As with Add Files, originals are never deleted.

6. Previewing and viewing

  • Single-click a file to preview it on the right (images show a thumbnail; other types show their details and a hint).
  • Double-click the preview (or the file) to open it in a full viewer window, which you can maximize.

Supported viewers: images, PDF, text / code, Excel, Word and PowerPoint — all rendered in memory. For images and PDFs you can zoom with the mouse wheel and pan by dragging.

7. File actions & removing files

Right-click any encrypted file for quick actions:

  • View — open it in the viewer (same as double-clicking).
  • Export un-encrypted… — save a decrypted copy to a location you choose. The exported copy is a normal, unprotected file — keep it somewhere safe.
  • Delete — permanently delete the encrypted file (with confirmation).

You can also select a file and click Remove in the toolbar to permanently delete it. This deletes only the encrypted file you selected.

8. Opening older files

Files from the previous SafeViewer version (.es256) appear in the list automatically. Open them just like any other file — SafeViewer detects the older format and decrypts it using your session password. If an old file was encrypted with a different password, SafeViewer will prompt you for that password and then open it.

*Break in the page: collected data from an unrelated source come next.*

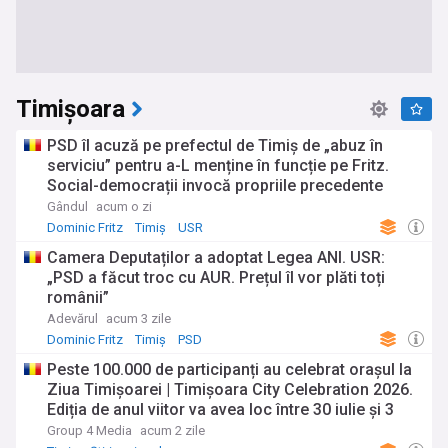
Timișoara
PSD îl acuză pe prefectul de Timiș de „abuz în
serviciu” pentru a-L menține în funcție pe Fritz.
Social-democrații invocă propriile precedente
Gândul
acum o zi
Dominic Fritz
Timiș
USR
Camera Deputaților a adoptat Legea ANI. USR:
„PSD a făcut troc cu AUR. Prețul îl vor plăti toți
românii”
Adevărul
acum 3 zile
Dominic Fritz
Timiș
PSD
Peste 100.000 de participanți au celebrat orașul la
Ziua Timișoarei | Timișoara City Celebration 2026.
Ediția de anul viitor va avea loc între 30 iulie și 3
august 2027
Group 4 Media
acum 2 zile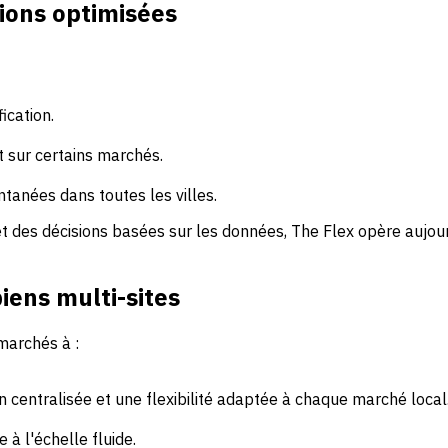
tions optimisées
ication.
 sur certains marchés.
ntanées dans toutes les villes.
s et des décisions basées sur les données, The Flex opère auj
iens multi-sites
marchés à :
ion centralisée et une flexibilité adaptée à chaque marché local
à l'échelle fluide.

9. Quick Access (Favorites & Recent)

The Quick Access area on the left keeps your common items one click away:

  • Favorites — click the star button (top-right of Quick Access) to pin the folder you're currently in. Click a favorite to jump back to it; use the × to remove it.
  • Recent Files — the files you've opened most recently. Click one to open it again.

Both lists are remembered between sessions.

10. Settings, About, Logout

  • Settings
    • Appearance: the theme (System / Light / Dark).
    • Files to encrypt: Encrypt images and known document types (default) or Encrypt all files.
    • Starts In: the folder the explorer opens in each time you unlock. Click Choose… to pick a folder, or Reset to go back to the default.
  • About — app information, including the version and build number.
  • Logout — ends the secure session and returns to the unlock screen.

11. Security notes

  • Encryption: files are protected with AES-256, using a key derived from your session password. Every file gets its own unique encryption data, and SafeViewer detects if an encrypted file has been tampered with when you open it.
  • In-memory only: decrypted content exists only in memory while you view it; it is never written to disk.
  • Originals: SafeViewer never deletes your un-encrypted originals — that's up to you.
  • System files: SafeViewer never deletes files in protected OS locations (Windows, System32, Program Files), even if one somehow ends up in the list.
  • No password recovery: your password is the only key to your files.